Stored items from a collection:
====
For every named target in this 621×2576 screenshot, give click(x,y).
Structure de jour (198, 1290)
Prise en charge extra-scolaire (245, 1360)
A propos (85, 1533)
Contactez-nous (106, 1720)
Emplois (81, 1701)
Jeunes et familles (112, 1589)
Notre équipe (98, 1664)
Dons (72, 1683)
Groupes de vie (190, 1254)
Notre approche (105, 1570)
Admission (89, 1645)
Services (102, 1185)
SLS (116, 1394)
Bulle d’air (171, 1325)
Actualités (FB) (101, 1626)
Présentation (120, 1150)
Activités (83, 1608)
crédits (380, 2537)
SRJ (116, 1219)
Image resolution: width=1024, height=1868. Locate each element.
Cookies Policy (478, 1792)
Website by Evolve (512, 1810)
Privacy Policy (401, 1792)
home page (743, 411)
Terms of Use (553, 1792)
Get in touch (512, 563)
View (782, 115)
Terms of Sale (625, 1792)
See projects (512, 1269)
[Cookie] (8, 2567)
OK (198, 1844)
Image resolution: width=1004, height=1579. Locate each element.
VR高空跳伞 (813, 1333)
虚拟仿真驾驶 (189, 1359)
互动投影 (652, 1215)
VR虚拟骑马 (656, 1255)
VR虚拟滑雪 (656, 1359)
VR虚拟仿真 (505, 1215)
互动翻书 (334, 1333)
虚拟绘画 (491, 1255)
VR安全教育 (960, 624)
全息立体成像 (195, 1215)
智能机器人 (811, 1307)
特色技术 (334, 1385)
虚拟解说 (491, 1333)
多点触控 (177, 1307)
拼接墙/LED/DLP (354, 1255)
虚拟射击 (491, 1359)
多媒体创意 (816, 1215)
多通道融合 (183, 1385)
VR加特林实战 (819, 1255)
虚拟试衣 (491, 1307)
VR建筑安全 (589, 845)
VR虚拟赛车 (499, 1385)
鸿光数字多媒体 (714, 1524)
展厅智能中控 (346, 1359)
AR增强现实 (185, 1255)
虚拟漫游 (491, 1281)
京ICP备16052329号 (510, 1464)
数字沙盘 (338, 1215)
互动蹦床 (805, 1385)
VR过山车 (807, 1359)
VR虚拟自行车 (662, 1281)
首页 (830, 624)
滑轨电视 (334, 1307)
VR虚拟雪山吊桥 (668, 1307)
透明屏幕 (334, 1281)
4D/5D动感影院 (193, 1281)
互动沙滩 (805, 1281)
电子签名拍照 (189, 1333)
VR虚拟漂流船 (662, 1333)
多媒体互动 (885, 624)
====
Work item: Determine how many lines in the records above have the string "resolution". Only the number should be returned.

Solved problem: 2